Dégoût de ce qui est fait, de l’opera omnia. Sensation d’être en mauvaise santé, de déchéance physique. Courbe déclinante. Et la vie, les amours, où sont-ils ? Je conserve un certain optimisme : je n’accuse pas la vie, je trouve que le monde est beau et digne. Mais je tombe.
Cesare Pavese, Le métier de vivre, Gallimard, p. 451.
Le don de soi est le secret pour traverser l’affolant.
Henri Michaux, « Les grandes épreuves de l’esprit et les innombrables petites », Œuvres complètes (3), Gallimard, p. 420.
Passant éphémère, tiré du néant sans borne qui règne en deçà et au-delà de soi, comme d’un sommeil de plomb auquel on retournera pour toujours, l’on est vite persuadé que, si le monde existe bel et bien, c’est sur un fond insondable d’inexistence, comme un rêve bon ou mauvais surnage et puise sa force suggestive de cette perte de conscience généralisée. Né sous un mauvais signe assurément, celui de l’absence de sens et de la fin absolue de tout, il y a, paraît-il, de la force et de la noblesse, bien vaines à coup sûr, à rester sur le pont coûte que coûte quand tout sombre irrémédiablement autour de soi et que l’on sait qu’il n’y aura pas de main secourable.

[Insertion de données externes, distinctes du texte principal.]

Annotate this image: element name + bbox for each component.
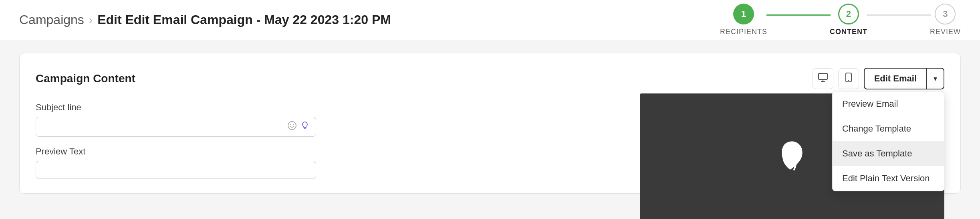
- preview-email-item[interactable]: Preview Email: [833, 91, 944, 116]
- emoji-icon[interactable]: [288, 121, 296, 132]
- campaign-card-header: Campaign Content: [36, 68, 944, 89]
- breadcrumb: Campaigns › Edit Edit Email Campaign - M…: [19, 12, 391, 27]
- subject-line-input-wrapper: [36, 117, 316, 137]
- campaign-content-title: Campaign Content: [36, 72, 135, 85]
- step-1-circle: 1: [733, 4, 754, 24]
- step-2[interactable]: 2 CONTENT: [830, 4, 867, 36]
- edit-email-dropdown-toggle[interactable]: ▾: [926, 68, 944, 89]
- change-template-item[interactable]: Change Template: [833, 116, 944, 141]
- email-preview-logo: [768, 134, 816, 182]
- stepper: 1 RECIPIENTS 2 CONTENT 3 REVIEW: [720, 4, 961, 36]
- campaign-card: Campaign Content: [19, 53, 961, 194]
- top-bar: Campaigns › Edit Edit Email Campaign - M…: [0, 0, 980, 40]
- toolbar-buttons: Edit Email ▾ Preview Email Change Templa…: [813, 68, 944, 89]
- edit-plain-text-item[interactable]: Edit Plain Text Version: [833, 166, 944, 191]
- step-1-label: RECIPIENTS: [720, 28, 767, 36]
- desktop-icon: [818, 73, 828, 84]
- svg-rect-9: [304, 128, 306, 129]
- edit-email-dropdown: Preview Email Change Template Save as Te…: [832, 91, 944, 191]
- mobile-icon: [845, 73, 852, 85]
- svg-rect-0: [819, 73, 827, 79]
- svg-point-5: [288, 122, 296, 130]
- svg-rect-8: [304, 127, 306, 128]
- desktop-view-button[interactable]: [813, 68, 833, 89]
- step-connector-1-2: [766, 14, 831, 16]
- main-content: Campaign Content: [0, 40, 980, 207]
- preview-text-input-wrapper: [36, 161, 316, 179]
- step-1[interactable]: 1 RECIPIENTS: [720, 4, 767, 36]
- preview-text-input[interactable]: [42, 165, 309, 174]
- step-connector-2-3: [867, 14, 931, 16]
- step-3[interactable]: 3 REVIEW: [930, 4, 961, 36]
- subject-line-field: Subject line: [36, 102, 316, 137]
- bulb-icon[interactable]: [300, 121, 309, 132]
- svg-point-6: [290, 124, 291, 125]
- breadcrumb-separator: ›: [89, 14, 93, 26]
- form-section: Subject line: [36, 102, 316, 179]
- preview-text-field: Preview Text: [36, 146, 316, 179]
- step-3-label: REVIEW: [930, 28, 961, 36]
- save-as-template-item[interactable]: Save as Template: [833, 141, 944, 166]
- preview-text-label: Preview Text: [36, 146, 316, 157]
- step-3-circle: 3: [935, 4, 956, 24]
- edit-email-button-group: Edit Email ▾ Preview Email Change Templa…: [864, 68, 944, 89]
- step-2-circle: 2: [838, 4, 859, 24]
- chevron-down-icon: ▾: [934, 74, 937, 83]
- page-title: Edit Edit Email Campaign - May 22 2023 1…: [97, 12, 391, 27]
- step-2-label: CONTENT: [830, 28, 867, 36]
- subject-line-label: Subject line: [36, 102, 316, 113]
- mobile-view-button[interactable]: [838, 68, 859, 89]
- edit-email-button[interactable]: Edit Email: [864, 68, 926, 89]
- subject-line-input[interactable]: [42, 122, 284, 132]
- svg-point-7: [293, 124, 294, 125]
- svg-point-4: [848, 80, 849, 81]
- breadcrumb-campaigns[interactable]: Campaigns: [19, 12, 84, 27]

Hubert Voignier, Le débat solitaire, Cheyne, p. 67.
les brouillards de la Mer du Nord viennent nous refroidir
alors nous nous levons dans nos corps en attente
et sortons nos crânes pourris de leurs vieilles soupentes
pour les lancer sur le pavé de la ville endormie
il y a dans cet air comme une odeur de brasserie
comme si le fumet des germoirs partout dans la ville
se répandait ce soir pour regonfler nos nerfs débiles
et nous faire entrevoir des plaisirs à n’en plus finir
vers les trois ou quatre heures du matin un pauvre bougre
ira pisser sur ses souliers en regardant comment
la lune étend son sang dans la nuit qui s’entrouvre
au cri perçant du premier merle enroué mais ne ment-
il pas ? est-ce vraiment le jour qui là-bas monte et bouge ?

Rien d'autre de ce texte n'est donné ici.